Seokjin closed his eyes briefly. Images flooded his mind. You bringing coffee during long recording sessions. You smiling softly whenever he entered the kitchen. He opened his eyes again. “Why didn’t anyone tell me.”
Yoongi laughed softly. “Why would we.”
“What does that mean.”
“You’re not blind.”
Seokjin let out a quiet, frustrated breath. “I didn’t know.”
Yoongi shrugged slightly. “You didn’t want to know.”
The truth sat heavily between them. Seokjin rubbed his face slowly. “You think I would’ve ignored it if I knew.”
Yoongi didn’t hesitate. “Yes.”
The blunt answer made Seokjin glance up sharply. Yoongi’s voice stayed calm. “You were comfortable.”
“With what.”
“With her always being there.”
Seokjin looked down at the table again. Yoongi’s next words were softer. “She never made it complicated.”
The kitchen fell silent again. Outside the window the city lights shimmered faintly against the dark sky. Yoongi spoke again after a while. “You know what the worst part of loving someone quietly is.”
Seokjin’s voice came out low. “What.”
Yoongi leaned back in his chair. “You convince yourself that staying close is enough.”
Seokjin swallowed. “Until one day it isn’t.”
The words struck deeper than he expected. Yoongi studied him carefully. “She didn’t leave because she stopped loving you.”
Seokjin’s fingers tightened slightly against the table. “She left because loving you hurt too much.”
The sentence settled like a weight in the room. Seokjin’s voice dropped to a whisper. “I didn’t mean to hurt her.”
Yoongi nodded slowly. “I know.”
Silence followed again. “The cruelest thing about timing is that it only makes sense when it’s already passed.”
Seokjin stared at the empty chair. His voice sounded rough now. “She never told me before.”
Yoongi shrugged lightly. “Some people don’t confess love.”
“Why.”
“They show it.”
Seokjin’s throat tightened. “Every day.”
Yoongi finished his coffee and stood slowly.
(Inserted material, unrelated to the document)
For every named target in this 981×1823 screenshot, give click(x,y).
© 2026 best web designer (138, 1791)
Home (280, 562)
He walked toward the sink, rinsing the mug quietly. Then he turned back toward Seokjin. “You still have time.”
Seokjin looked up. “For what.”
Yoongi’s eyes softened slightly. “To decide whether you’re the kind of man who lets the right person walk away.”
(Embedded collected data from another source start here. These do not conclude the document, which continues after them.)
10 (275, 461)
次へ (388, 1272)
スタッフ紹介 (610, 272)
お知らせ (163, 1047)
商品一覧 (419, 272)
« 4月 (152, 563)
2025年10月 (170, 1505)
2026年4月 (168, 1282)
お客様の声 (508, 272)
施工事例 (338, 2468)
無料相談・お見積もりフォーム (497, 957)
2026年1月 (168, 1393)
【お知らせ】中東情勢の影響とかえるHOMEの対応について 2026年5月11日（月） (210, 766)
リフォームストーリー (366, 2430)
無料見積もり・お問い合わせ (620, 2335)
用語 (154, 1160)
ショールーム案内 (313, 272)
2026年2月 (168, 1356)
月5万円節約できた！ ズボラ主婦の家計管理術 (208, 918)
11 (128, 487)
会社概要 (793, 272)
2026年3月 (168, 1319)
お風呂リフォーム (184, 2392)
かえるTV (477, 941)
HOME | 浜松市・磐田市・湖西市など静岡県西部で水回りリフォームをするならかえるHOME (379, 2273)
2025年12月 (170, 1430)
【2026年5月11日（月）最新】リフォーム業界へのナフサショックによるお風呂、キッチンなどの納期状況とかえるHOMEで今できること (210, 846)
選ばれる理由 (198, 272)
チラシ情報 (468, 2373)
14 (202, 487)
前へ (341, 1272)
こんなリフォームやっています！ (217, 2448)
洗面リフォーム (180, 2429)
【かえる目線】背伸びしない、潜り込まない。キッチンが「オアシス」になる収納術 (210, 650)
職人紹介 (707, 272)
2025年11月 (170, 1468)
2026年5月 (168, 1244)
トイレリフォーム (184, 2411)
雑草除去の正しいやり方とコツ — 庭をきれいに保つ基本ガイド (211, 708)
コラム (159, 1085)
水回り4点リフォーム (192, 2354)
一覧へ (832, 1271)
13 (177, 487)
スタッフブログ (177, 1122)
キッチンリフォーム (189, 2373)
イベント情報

The kitchen felt impossibly quiet again. Seokjin sat there staring at the empty chair, and something inside his chest cracked open slowly. He pushed back from the table. The chair scraped softly against the floor. Yoongi watched him carefully. Seokjin walked toward the hallway without saying a word. A moment later he returned. Car keys in his hand.
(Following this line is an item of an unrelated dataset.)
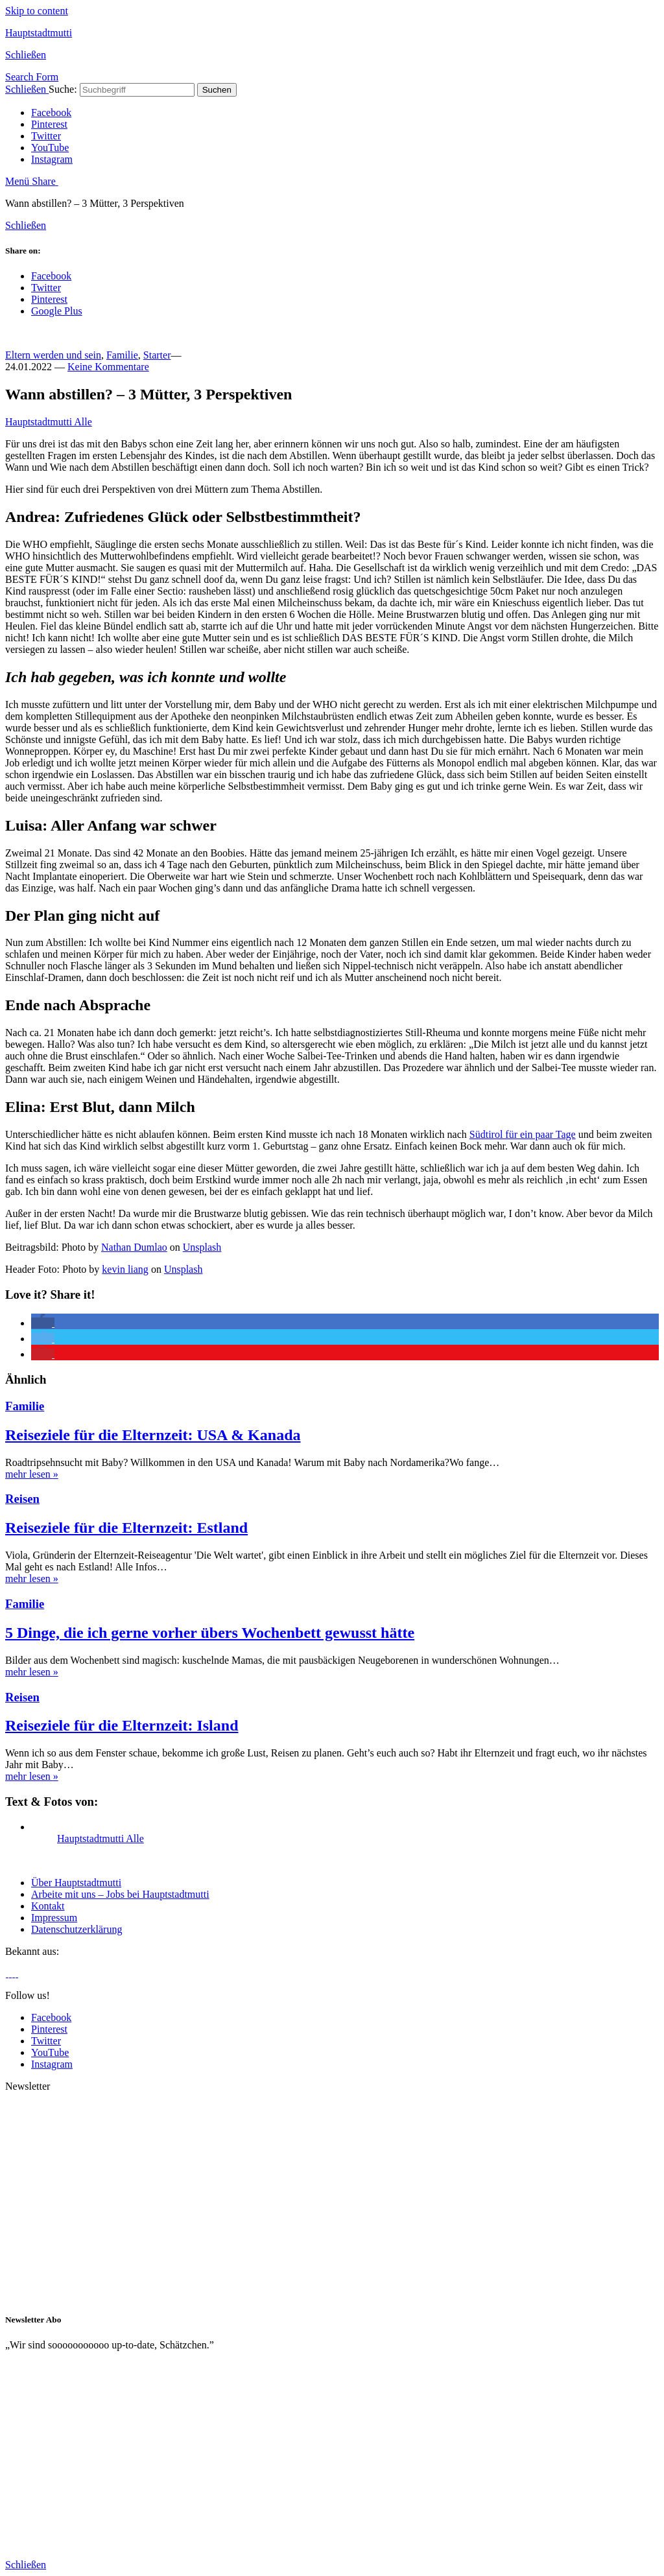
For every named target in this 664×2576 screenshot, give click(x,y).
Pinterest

Yoongi raised one eyebrow. “Where are you going.”
Seokjin stopped near the door. His voice came out low. “I don’t know yet.”
Yoongi smiled faintly. “That’s a good start.”
Seokjin opened the door. Cool night air slipped into the dorm. Before stepping outside, he said something quietly. “Yoongi.”
“Yeah.”
Seokjin’s grip tightened slightly around the keys “If I’m already too late…”
Yoongi didn’t let him finish. “Then at least you won’t spend the rest of your life wondering.”
Seokjin nodded once. Then he walked out into the night. The door closed behind him. And the empty chair in the kitchen remained exactly where you left it.